Their age-old feud erupts again with Bruce McBrier's discovery of a skull he believes belonged to his long missing ancestor, Sir William, who would have been the fourth Lord of Venwell. The neighboring castle belongs to the Lloyds, who backed Henry VIII and fought for England. Sir William rode with James IV in defense of Scotland.
Bruce wants Ardis Cole, an archaeologist from Chicago, to authenticate the skull by a facial reconstruction. He's writing a book to indict Sir Wendell, third Lord of Lloyd, as the brutal killer of his ancestor, Sir William. The final chapter of Bruce's book depends on authentication of the skull.
Opening lines:"This is the place where I found the skull," Bruce McBrier said, pointing toward the narrow but deep river that wound through the valley toward the Firth of Tay. "It either washed ashore or was simply uncovered by the recent rains."
On a tour of the castle garden, Bruce tells Ardis that Sir William has returned to keep Venwell from falling into the wrong hands.
"An odd expression appeared on his craggy face that Ardis could not quite interpret. He did not speak for a long time. "Strange things have been happening ever since I found Sir William's skull!"
"Don't tell me. It's a haunted skull," Ardis joked. "And Sir William is trying to get it back."
"Venwell Castle is still filled with sorrow," Bruce said, "just as it was then, centuries ago. And new sorrows attract old sorrows."
There are sorrows aplenty at Venwell Castle. Ardis arrives in Scotland hoping a change of scenery will temper her grief over the death of her fiancé. Bruce's niece Gwynne is pursued by one of the Lloyds who wants to get his hands on Venwell property by marrying her. Gwynne's true love, the tavern keeper's son, has disappeared. Also missing is Bruce's nephew, who left home to get away from his domineering father, the current Lord Venwell. If the wisp of a figure lurking near the garden really is Sir William, his spirit showed up in the right place at the right time.

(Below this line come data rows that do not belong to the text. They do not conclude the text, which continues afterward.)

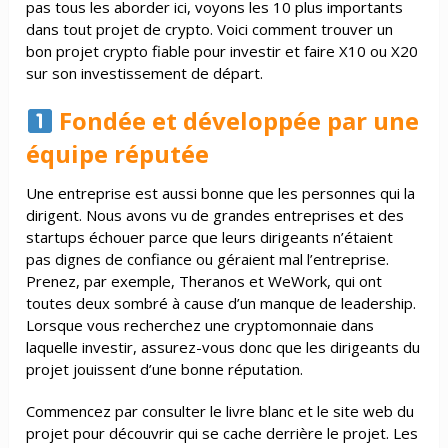
pas tous les aborder ici, voyons les 10 plus importants
dans tout projet de crypto. Voici comment trouver un
bon projet crypto fiable pour investir et faire X10 ou X20
sur son investissement de départ.
Fondée et développée par une
équipe réputée
Une entreprise est aussi bonne que les personnes qui la
dirigent. Nous avons vu de grandes entreprises et des
startups échouer parce que leurs dirigeants n’étaient
pas dignes de confiance ou géraient mal l’entreprise.
Prenez, par exemple, Theranos et WeWork, qui ont
toutes deux sombré à cause d’un manque de leadership.
Lorsque vous recherchez une cryptomonnaie dans
laquelle investir, assurez-vous donc que les dirigeants du
projet jouissent d’une bonne réputation.
Commencez par consulter le livre blanc et le site web du
projet pour découvrir qui se cache derrière le projet. Les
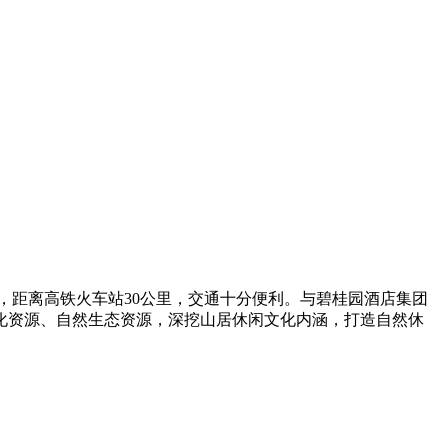
，距离高铁火车站30公里，交通十分便利。与碧桂园酒店集团
化资源、自然生态资源，深挖山居休闲文化内涵，打造自然休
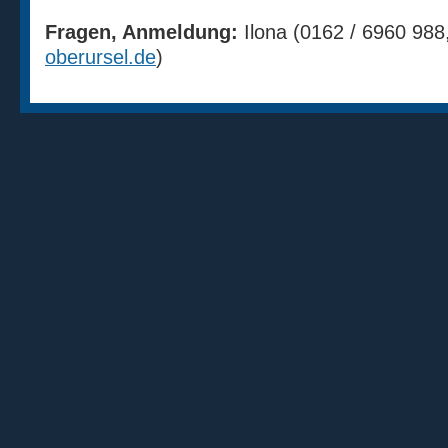
Fragen, Anmeldung:
Ilona (0162 / 6960 988
oberursel.de
)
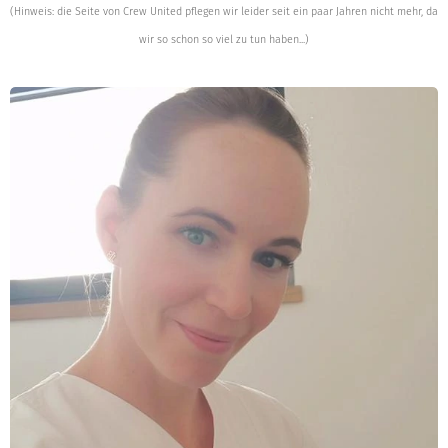
(Hinweis: die Seite von Crew United pflegen wir leider seit ein paar Jahren nicht mehr, da
wir so schon so viel zu tun haben...)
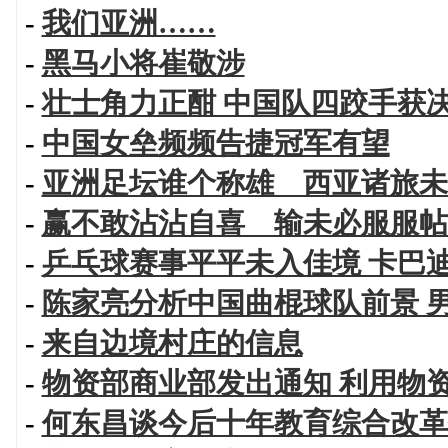
-
我们亚洲……
-
黑马小将崔敬涉
-
壮士角力正酣 中国队四跤手获
-
中国女垒频频告捷冠军有望
-
亚洲足坛谁个称雄 西亚诸旅未
-
赢不敢沾沾自喜 输未必服服帖
-
乒乓球赛事平平未入佳境 卡巴
-
陈家亮分析中国曲棍球队前景 
-
来自边境村庄的信息
-
物资部商业部发出通知 利用物
-
何东昌谈今后十年教育综合改革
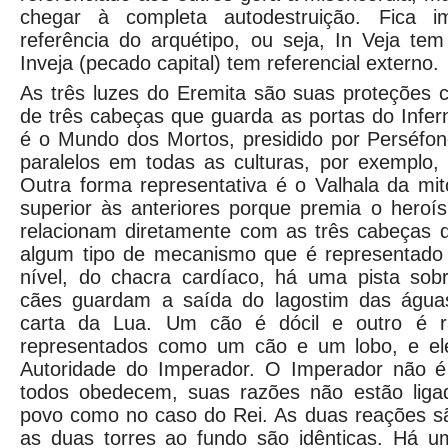
chegar à completa autodestruição. Fica i
referência do arquétipo, ou seja, In Veja tem 
Inveja (pecado capital) tem referencial externo.
As três luzes do Eremita são suas proteções 
de três cabeças que guarda as portas do Infe
é o Mundo dos Mortos, presidido por Perséfo
paralelos em todas as culturas, por exemplo, 
Outra forma representativa é o Valhala da mit
superior às anteriores porque premia o heroí
relacionam diretamente com as três cabeças d
algum tipo de mecanismo que é representado 
nível, do chacra cardíaco, há uma pista sobr
cães guardam a saída do lagostim das águas
carta da Lua. Um cão é dócil e outro é r
representados como um cão e um lobo, e el
Autoridade do Imperador. O Imperador não é
todos obedecem, suas razões não estão liga
povo como no caso do Rei. As duas reações sã
as duas torres ao fundo são idênticas. Há 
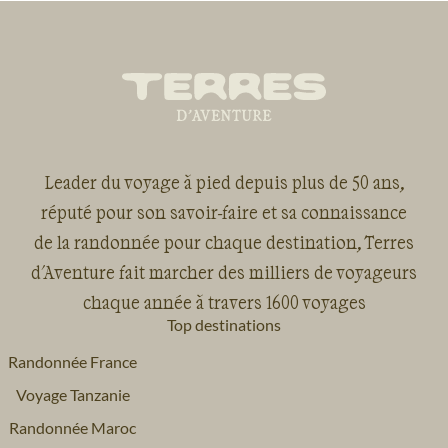
Leader du voyage à pied depuis plus de 50 ans,
réputé pour son savoir-faire et sa connaissance
de la randonnée pour chaque destination, Terres
d'Aventure fait marcher des milliers de voyageurs
chaque année à travers 1600 voyages
Top destinations
Randonnée France
Voyage Tanzanie
Randonnée Maroc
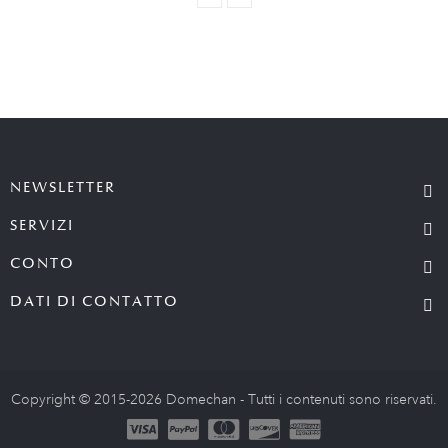
NEWSLETTER
SERVIZI
CONTO
DATI DI CONTATTO
Copyright © 2015-2026 Domechan - Tutti i contenuti sono riservati.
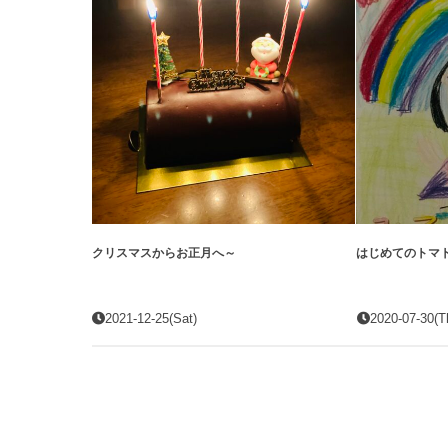
クリスマスからお正月へ～
はじめてのトマ
2021-12-25(Sat)
2020-07-30(T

But Ardis was hired to do a job. She takes her canvas bag of archaeology tools to the river bank to dig for remains and what she finds only adds to the mystery. The result of her facial reconstruction is shocking. Murders, assaults, theft, kidnapping and an old diary - the story is full of twists and turns right up until the end.
I like Ardis Cole. The loss of her fiancé gives her compassion for those who mourn. Her work on dig sites in foreign locales reinforces her fearlessness, which at times makes her foolhardy. If she's in a hurry for a tool or piece of information she will jump in the car and take off down a dark and lonely road. She's lucky there are those who care enough to keep an eye on her.
The title comes from a gravestone Ardis finds when she visits a nearby abbey. Dated 1608, the stone reads: "Good son, brave sailor/Lost at Sea/The world his unmarked grave."